Reacting to the move to scrap the bulletin, programmers at commercial radio stations who spoke to radioinfo were pleased with the decision. Several programmers said they usually placed major competitions or big interviews in that quarter hour to hold the audience against their ABC rivals, because that bulletin attracts listeners away from them. They will now not have to use that tactic.
A former ABC executive gave an insight into the thinking behind the decision, telling radioinfo: “It couldn’t have been a programming decision, you would cut lower rating segments first before cutting a program element that enticed people to switch on… it must have been a political decision to cut something that was high profile and would be noticed by the public and the politicians.”
Nova Entertainment’s news man Glenn Daniel, who has been news editor at several Sydney commercial stations in his career, told radioinfo:
“It’s always disappointing to see jobs go in radio, particularly in news.
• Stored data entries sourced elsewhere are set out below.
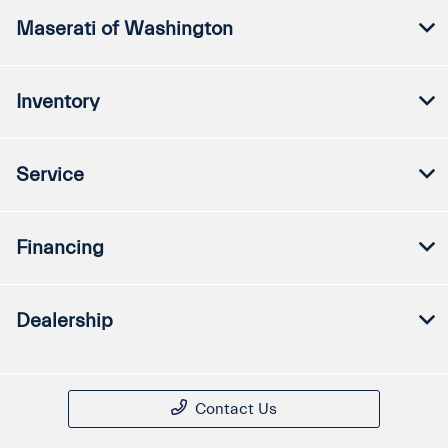
Maserati of Washington
Inventory
Service
Financing
Dealership
Contact Us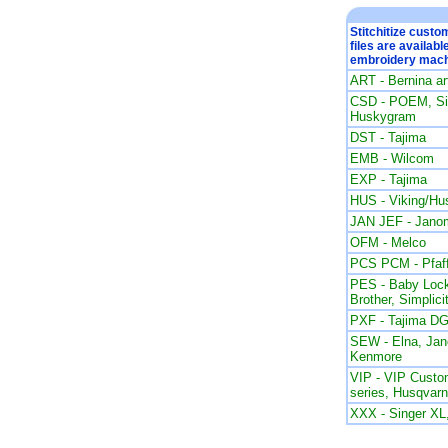
Stitchitize cust
files are availabl
embroidery mach
ART - Bernina a
CSD - POEM, Sin
Huskygram
DST - Tajima
EMB - Wilcom
EXP - Tajima
HUS - Viking/Hu
JAN JEF - Jano
OFM - Melco
PCS PCM - Pfaf
PES - Baby Lock
Brother, Simplici
PXF - Tajima DG
SEW - Elna, Ja
Kenmore
VIP - VIP Custom
series, Husqvar
XXX - Singer X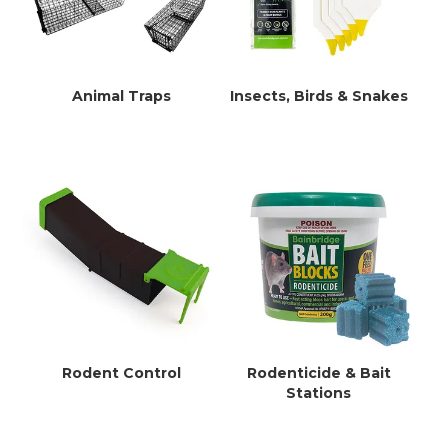
Animal Traps
Insects, Birds & Snakes
Rodent Control
Rodenticide & Bait
Stations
Journalism is vital to democracy. These are extraordinary times and the economic downturn has already had a major impact on revenue, jobs and programs in commercial media. In a recession, the ABC is not exempt.
“I do question the need to axe the 7:45am radio news which began in 1939. The newsroom is working and there are ample staff and resources to continue the longer bulletin. It could be easily maintained.”
ABCFriends shares the concern of many regional and rural listeners who will lose their 7.45 am news service… not to mention the traditional ABC news fanfare which introduces this service.It is all very well for ABC Management to point to a 20%.reduction in listeners but this is more likely in capital cities where there is more choice.Regional and rural people rely on this news service and ABCFriends will support all efforts to have this city based decision reversed.
CEO of the international body Public Media Alliance, Sally- Ann Wilson, has told radioinfo:
The ABC, including ABC Radio, is recognised worldwide for its incredible response to both the bushfires of 2019 and then shortly after to the COVID-19 pandemic. Australians also appreciate that incredible achievement. But the reality is that ABC has to cut AUS$84 million over the next three years. It’s hard for any organisation to make cuts when there is literally no more fat to cut.
The 7.45 bulletin is iconic but all change is difficult and these cuts will impact all areas of what the ABC does. I have no doubt that they are all being made in a considered way and with a heavy heart.
For PMA this is not a new story, we witness cuts to funding as part of more general pressures on public media globally, but it seems especially hard when the ABC teams have achieved so much in recent months. The truth of the story is that public media is an essential part of any democratic society but to be effective it needs strong and secure funding and support from both the public and politicians.
ABC insiders tell us that ABC Radio’s talkback lines, text and social media messaging services have gone into meltdown on most stations since the news of the 0745 bulletin cut was announced yesterday.